Kubernetes Fundamentals
Kubernetes (k8s) is a control loop. You declare “I want 3 replicas of this container, exposed on port 80, with a memory limit of 512Mi.” Kubernetes continually compares that declaration to what’s actually running and does whatever it takes to close the gap. Every feature — Deployments, Services, autoscalers, operators — is a reconciliation loop built on top of the same primitives. If you understand the control-loop model, the rest is vocabulary.
The 30-second mental model
you declare desired state ──► apiserver ──► etcd
│
▼
controllers
│
│ ┌────── "what's actually running?"
▼ │
scheduler kubelet (on each node)
│ │
└────► node ◄─────┘
│
container runtime (containerd)
│
pods run
- You (or a controller) submit a YAML object to the apiserver.
- It’s stored in etcd.
- Controllers watch the apiserver. They see “desired: 3 pods; actual: 2 pods” → they ask the scheduler to place a new pod.
- The scheduler picks a node.
- The kubelet on that node tells the container runtime to start the pod.
- Forever: observe → diff → act → repeat.

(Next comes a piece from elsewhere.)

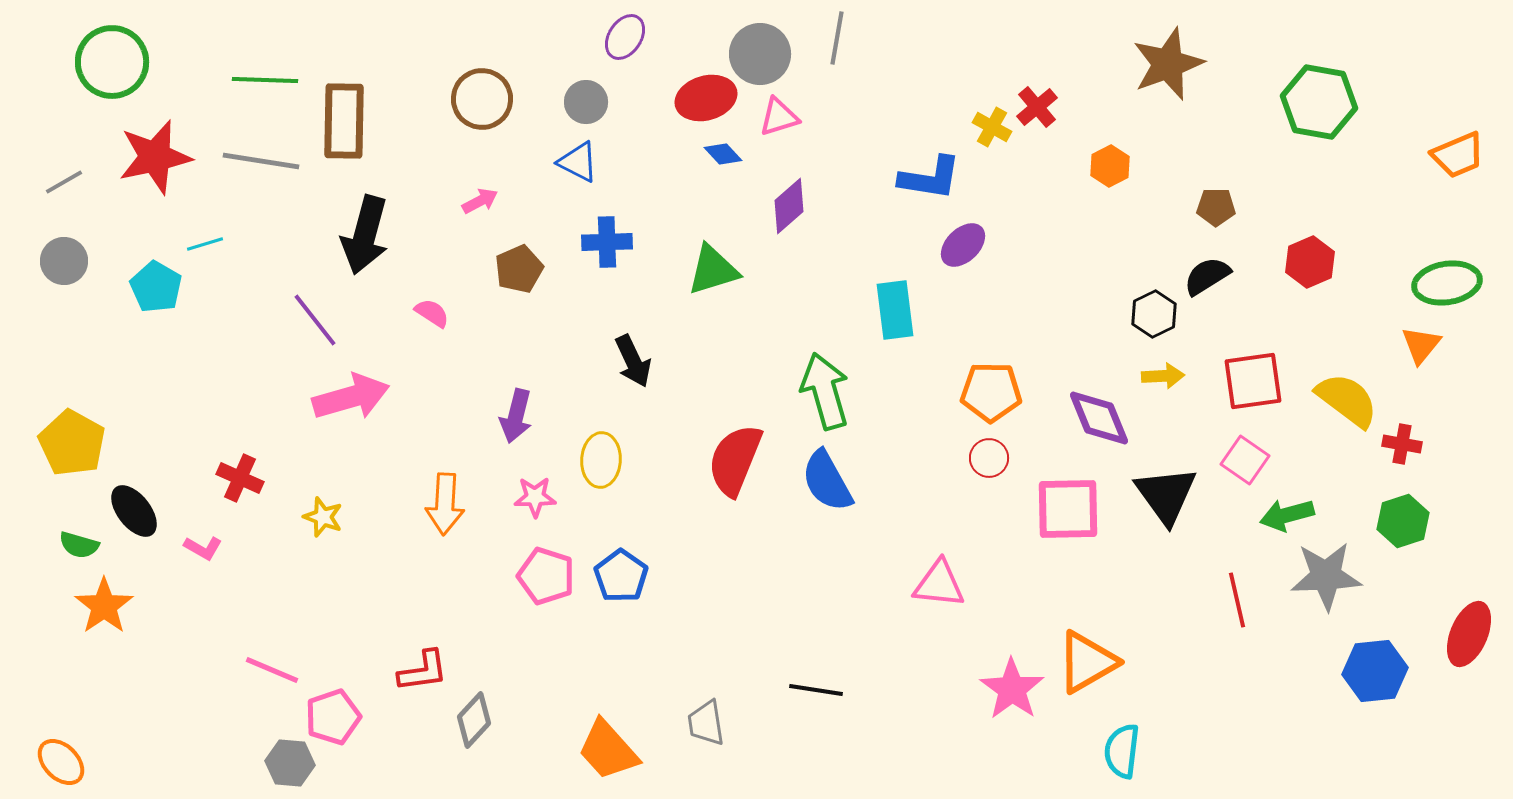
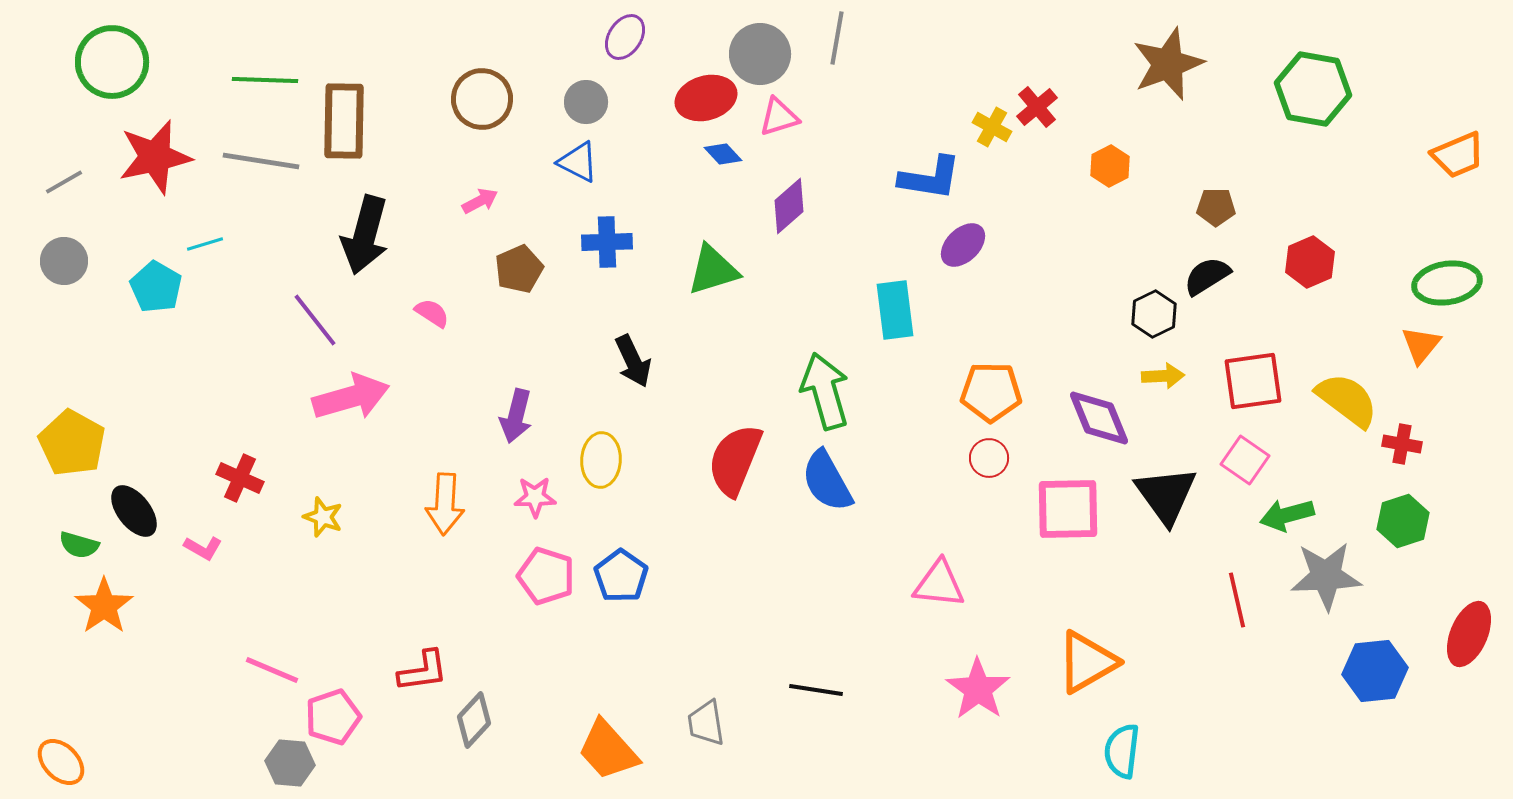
green hexagon at (1319, 102): moved 6 px left, 13 px up
pink star at (1012, 689): moved 34 px left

Everything else is a variation on that theme.
The cluster anatomy
Control plane
| Component | Job |
|---|---|
| kube-apiserver | REST API + authn/authz front door. Only component that talks to etcd. |
| etcd | The consistent key-value store holding all cluster state. |
| kube-scheduler | Picks a node for each unscheduled pod. |
| kube-controller-manager | Built-in controllers (Deployment, ReplicaSet, Node, ServiceAccount, …). |
| cloud-controller-manager | Cloud-specific bits (load balancers, routes, disks). |
Data plane (per node)
| Component | Job |
|---|---|
| kubelet | Talks to apiserver, ensures pods on the node match the spec. |
| container runtime | containerd / CRI-O — actually runs containers. |
| kube-proxy | Programs iptables / nftables / IPVS for Service virtual IPs (some CNIs replace it). |
| CNI plugin | Calico / Cilium / Flannel / … — provides pod networking. |
As a user, you don’t manage any of this directly. Managed offerings (EKS, GKE, AKS) run the control plane for you.
The core objects
Pod
The smallest deployable unit. Usually one container but can be multiple containers that must live together (sharing network + storage namespaces).
- Pods have their own IP, reachable from other pods.
- Pods are ephemeral — they get replaced, not updated. You almost never create bare pods; you create a controller that creates pods.
- Multi-container pods implement the sidecar pattern (log shipper next to an app, service mesh proxy, init container that prepares state).
apiVersion: v1
kind: Pod
metadata:
name: demo
spec:
containers:
- name: app
image: nginx:1.27
ports: [{ containerPort: 80 }]Deployment (the workhorse)
Declaratively manages a ReplicaSet, which manages pods. Handles rolling updates and rollbacks.
apiVersion: apps/v1
kind: Deployment
metadata:
name: web
spec:
replicas: 3
selector:
matchLabels: { app: web }
template:
metadata:
labels: { app: web }
spec:
containers:
- name: web
image: nginx:1.27
ports: [{ containerPort: 80 }]
resources:
requests: { cpu: "100m", memory: "128Mi" }
limits: { cpu: "500m", memory: "512Mi" }
readinessProbe:
httpGet: { path: /, port: 80 }
periodSeconds: 5Update the image → Deployment creates a new ReplicaSet with the new spec → rolls pods gradually → old ReplicaSet shrinks to 0.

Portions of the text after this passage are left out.